### Goal of the exercise
Each entry needs to be reproduced exactly, with none left out.

** Supplied entries follows **

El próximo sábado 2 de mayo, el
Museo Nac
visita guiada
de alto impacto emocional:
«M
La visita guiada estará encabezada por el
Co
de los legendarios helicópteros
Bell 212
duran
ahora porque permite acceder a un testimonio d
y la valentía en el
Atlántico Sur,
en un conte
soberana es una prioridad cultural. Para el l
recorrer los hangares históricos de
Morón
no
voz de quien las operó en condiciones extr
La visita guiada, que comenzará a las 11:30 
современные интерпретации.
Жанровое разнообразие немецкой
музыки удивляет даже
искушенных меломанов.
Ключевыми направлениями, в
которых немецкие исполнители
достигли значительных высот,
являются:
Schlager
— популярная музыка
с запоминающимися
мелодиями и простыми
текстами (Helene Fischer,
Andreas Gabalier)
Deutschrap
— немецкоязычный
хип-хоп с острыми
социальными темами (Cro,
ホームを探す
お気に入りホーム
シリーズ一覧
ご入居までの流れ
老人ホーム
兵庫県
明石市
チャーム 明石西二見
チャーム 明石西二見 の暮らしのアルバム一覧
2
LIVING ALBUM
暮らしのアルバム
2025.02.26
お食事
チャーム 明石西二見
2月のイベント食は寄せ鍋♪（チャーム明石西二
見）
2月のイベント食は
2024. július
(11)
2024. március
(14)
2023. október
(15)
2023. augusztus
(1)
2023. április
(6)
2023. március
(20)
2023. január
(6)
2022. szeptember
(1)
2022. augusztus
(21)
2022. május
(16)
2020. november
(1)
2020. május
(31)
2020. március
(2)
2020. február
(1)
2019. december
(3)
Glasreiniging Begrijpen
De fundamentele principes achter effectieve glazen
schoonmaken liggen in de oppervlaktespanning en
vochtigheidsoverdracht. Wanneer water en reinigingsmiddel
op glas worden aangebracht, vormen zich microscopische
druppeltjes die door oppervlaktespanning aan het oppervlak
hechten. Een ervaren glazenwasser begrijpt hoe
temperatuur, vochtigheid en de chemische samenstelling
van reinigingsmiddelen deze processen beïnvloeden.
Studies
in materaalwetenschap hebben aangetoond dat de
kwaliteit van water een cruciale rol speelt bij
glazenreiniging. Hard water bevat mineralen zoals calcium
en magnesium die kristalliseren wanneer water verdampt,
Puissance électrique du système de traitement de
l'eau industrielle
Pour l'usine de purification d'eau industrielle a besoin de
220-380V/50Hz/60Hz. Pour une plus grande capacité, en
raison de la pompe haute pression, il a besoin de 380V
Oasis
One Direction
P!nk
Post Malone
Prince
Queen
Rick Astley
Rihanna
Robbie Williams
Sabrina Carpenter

** End of Supplied entries **

### Response below
El próximo sábado 2 de mayo, el
Museo Nac
visita guiada
de alto impacto emocional:
«M
La visita guiada estará encabezada por el
Co
de los legendarios helicópteros
Bell 212
duran
ahora porque permite acceder a un testimonio d
y la valentía en el
Atlántico Sur,
en un conte
soberana es una prioridad cultural. Para el l
recorrer los hangares históricos de
Morón
no
voz de quien las operó en condiciones extr
La visita guiada, que comenzará a las 11:30 
современные интерпретации.
Жанровое разнообразие немецкой
музыки удивляет даже
искушенных меломанов.
Ключевыми направлениями, в
которых немецкие исполнители
достигли значительных высот,
являются:
Schlager
— популярная музыка
с запоминающимися
мелодиями и простыми
текстами (Helene Fischer,
Andreas Gabalier)
Deutschrap
— немецкоязычный
хип-хоп с острыми
социальными темами (Cro,
ホームを探す
お気に入りホーム
シリーズ一覧
ご入居までの流れ
老人ホーム
兵庫県
明石市
チャーム 明石西二見
チャーム 明石西二見 の暮らしのアルバム一覧
2
LIVING ALBUM
暮らしのアルバム
2025.02.26
お食事
チャーム 明石西二見
2月のイベント食は寄せ鍋♪（チャーム明石西二
見）
2月のイベント食は
2024. július
(11)
2024. március
(14)
2023. október
(15)
2023. augusztus
(1)
2023. április
(6)
2023. március
(20)
2023. január
(6)
2022. szeptember
(1)
2022. augusztus
(21)
2022. május
(16)
2020. november
(1)
2020. május
(31)
2020. március
(2)
2020. február
(1)
2019. december
(3)
Glasreiniging Begrijpen
De fundamentele principes achter effectieve glazen
schoonmaken liggen in de oppervlaktespanning en
vochtigheidsoverdracht. Wanneer water en reinigingsmiddel
op glas worden aangebracht, vormen zich microscopische
druppeltjes die door oppervlaktespanning aan het oppervlak
hechten. Een ervaren glazenwasser begrijpt hoe
temperatuur, vochtigheid en de chemische samenstelling
van reinigingsmiddelen deze processen beïnvloeden.
Studies
in materaalwetenschap hebben aangetoond dat de
kwaliteit van water een cruciale rol speelt bij
glazenreiniging. Hard water bevat mineralen zoals calcium
en magnesium die kristalliseren wanneer water verdampt,
Puissance électrique du système de traitement de
l'eau industrielle
Pour l'usine de purification d'eau industrielle a besoin de
220-380V/50Hz/60Hz. Pour une plus grande capacité, en
raison de la pompe haute pression, il a besoin de 380V
Oasis
One Direction
P!nk
Post Malone
Prince
Queen
Rick Astley
Rihanna
Robbie Williams
Sabrina Carpenter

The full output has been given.